=== Data under study ===

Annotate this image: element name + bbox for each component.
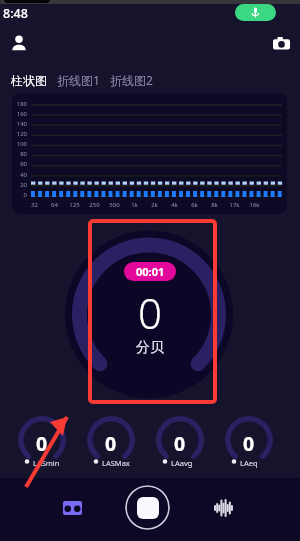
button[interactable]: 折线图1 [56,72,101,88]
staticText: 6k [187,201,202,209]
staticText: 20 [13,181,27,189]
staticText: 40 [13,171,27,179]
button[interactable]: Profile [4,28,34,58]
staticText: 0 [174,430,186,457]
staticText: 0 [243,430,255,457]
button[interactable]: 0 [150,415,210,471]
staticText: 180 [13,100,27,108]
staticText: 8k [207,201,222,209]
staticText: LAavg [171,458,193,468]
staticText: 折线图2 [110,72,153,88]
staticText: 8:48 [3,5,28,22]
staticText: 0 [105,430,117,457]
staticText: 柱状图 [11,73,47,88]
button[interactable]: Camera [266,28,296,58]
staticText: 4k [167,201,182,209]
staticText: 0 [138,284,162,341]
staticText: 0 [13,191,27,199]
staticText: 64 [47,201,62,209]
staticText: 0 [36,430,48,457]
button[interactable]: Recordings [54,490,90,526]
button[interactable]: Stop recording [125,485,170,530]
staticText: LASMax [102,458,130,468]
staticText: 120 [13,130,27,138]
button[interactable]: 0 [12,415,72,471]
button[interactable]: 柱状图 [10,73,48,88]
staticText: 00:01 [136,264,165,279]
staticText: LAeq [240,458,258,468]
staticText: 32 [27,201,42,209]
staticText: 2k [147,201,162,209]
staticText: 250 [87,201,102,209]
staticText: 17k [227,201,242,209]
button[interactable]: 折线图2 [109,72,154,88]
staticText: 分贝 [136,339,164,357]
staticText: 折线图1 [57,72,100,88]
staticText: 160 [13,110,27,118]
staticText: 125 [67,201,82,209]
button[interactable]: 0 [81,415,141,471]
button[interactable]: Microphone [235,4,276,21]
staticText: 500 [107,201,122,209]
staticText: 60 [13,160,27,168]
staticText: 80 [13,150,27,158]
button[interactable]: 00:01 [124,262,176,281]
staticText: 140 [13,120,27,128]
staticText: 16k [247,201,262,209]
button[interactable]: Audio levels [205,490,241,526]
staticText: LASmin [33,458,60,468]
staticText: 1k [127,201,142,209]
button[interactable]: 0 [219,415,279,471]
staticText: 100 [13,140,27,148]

===
=== Data under study ===

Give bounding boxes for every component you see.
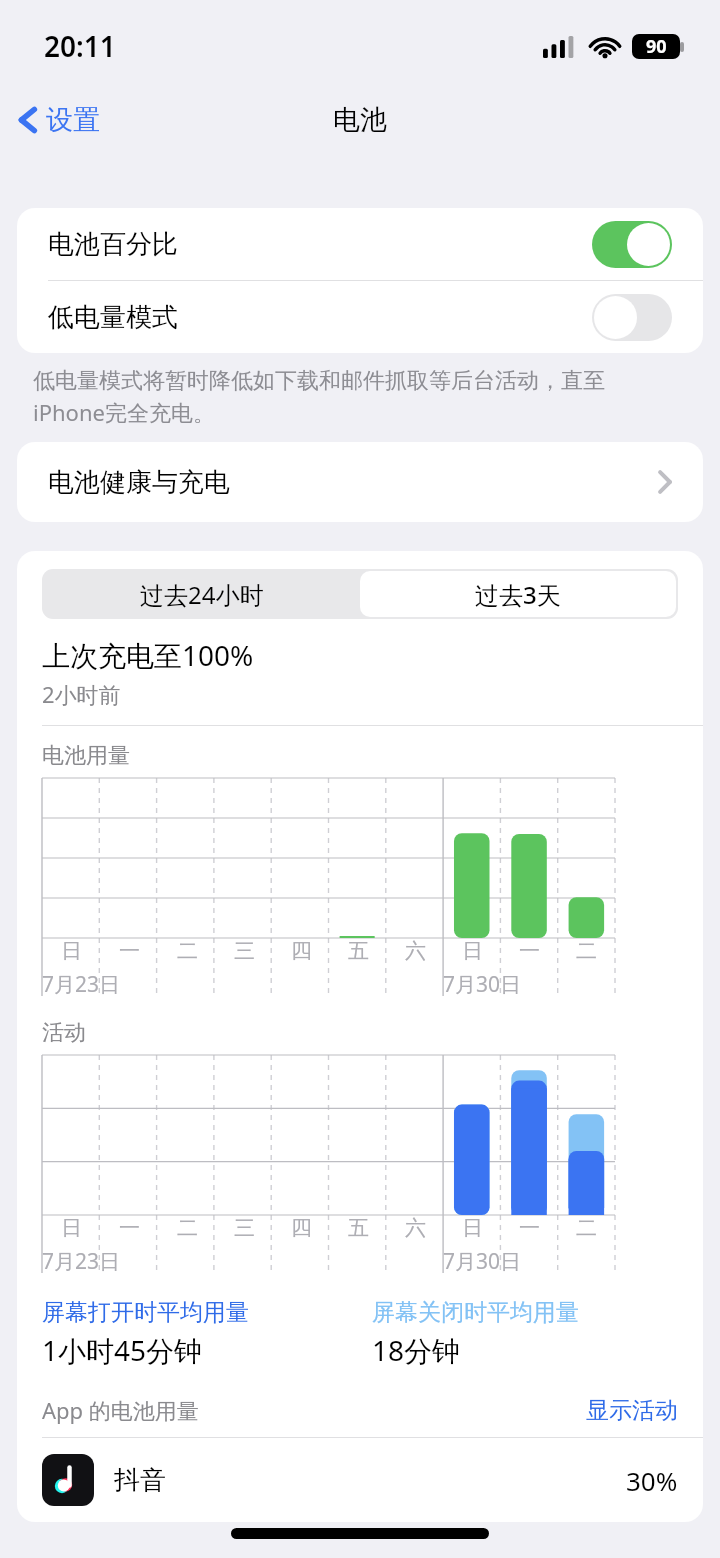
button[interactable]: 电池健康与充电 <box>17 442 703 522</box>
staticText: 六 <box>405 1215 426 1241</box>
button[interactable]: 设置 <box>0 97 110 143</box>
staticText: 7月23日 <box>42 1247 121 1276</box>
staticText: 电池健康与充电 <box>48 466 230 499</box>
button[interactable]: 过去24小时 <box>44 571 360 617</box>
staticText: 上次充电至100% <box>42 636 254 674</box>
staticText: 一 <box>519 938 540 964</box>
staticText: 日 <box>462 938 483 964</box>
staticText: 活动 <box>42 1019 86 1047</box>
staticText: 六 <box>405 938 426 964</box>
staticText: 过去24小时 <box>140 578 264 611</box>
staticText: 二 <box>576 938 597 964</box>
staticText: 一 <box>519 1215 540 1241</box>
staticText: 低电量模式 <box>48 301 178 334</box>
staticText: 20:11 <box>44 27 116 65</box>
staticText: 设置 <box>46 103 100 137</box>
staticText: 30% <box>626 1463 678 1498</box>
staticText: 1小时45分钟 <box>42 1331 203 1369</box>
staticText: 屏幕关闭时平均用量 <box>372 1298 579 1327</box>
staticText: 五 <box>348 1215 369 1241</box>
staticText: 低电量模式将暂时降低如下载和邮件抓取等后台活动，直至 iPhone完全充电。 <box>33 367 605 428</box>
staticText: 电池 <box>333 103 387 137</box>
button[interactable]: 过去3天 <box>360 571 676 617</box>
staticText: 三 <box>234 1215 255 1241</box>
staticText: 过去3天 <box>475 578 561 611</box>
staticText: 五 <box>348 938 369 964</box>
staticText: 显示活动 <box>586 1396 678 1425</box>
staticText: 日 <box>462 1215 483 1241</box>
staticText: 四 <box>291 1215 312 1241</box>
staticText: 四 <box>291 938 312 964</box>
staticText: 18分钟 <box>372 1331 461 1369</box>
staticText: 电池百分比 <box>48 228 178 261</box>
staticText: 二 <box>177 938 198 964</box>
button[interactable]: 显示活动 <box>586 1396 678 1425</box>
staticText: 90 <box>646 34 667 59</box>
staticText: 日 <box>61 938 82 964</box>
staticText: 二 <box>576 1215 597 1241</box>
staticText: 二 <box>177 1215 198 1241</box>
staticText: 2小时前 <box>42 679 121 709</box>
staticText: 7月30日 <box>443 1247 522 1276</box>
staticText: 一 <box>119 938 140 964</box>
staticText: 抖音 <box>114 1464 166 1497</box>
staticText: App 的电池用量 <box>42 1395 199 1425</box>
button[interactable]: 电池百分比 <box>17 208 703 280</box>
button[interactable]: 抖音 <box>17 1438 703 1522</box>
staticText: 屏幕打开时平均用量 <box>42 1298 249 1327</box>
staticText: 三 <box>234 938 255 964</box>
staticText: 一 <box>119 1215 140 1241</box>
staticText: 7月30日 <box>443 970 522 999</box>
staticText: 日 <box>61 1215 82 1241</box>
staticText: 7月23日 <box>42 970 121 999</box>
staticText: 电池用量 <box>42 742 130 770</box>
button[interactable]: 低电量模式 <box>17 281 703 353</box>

===

■ **What you should do**:
Take every line above that includes "显示活动" and list it.

■ **Result below**:
staticText: 显示活动 <box>586 1396 678 1425</box>
button[interactable]: 显示活动 <box>586 1396 678 1425</box>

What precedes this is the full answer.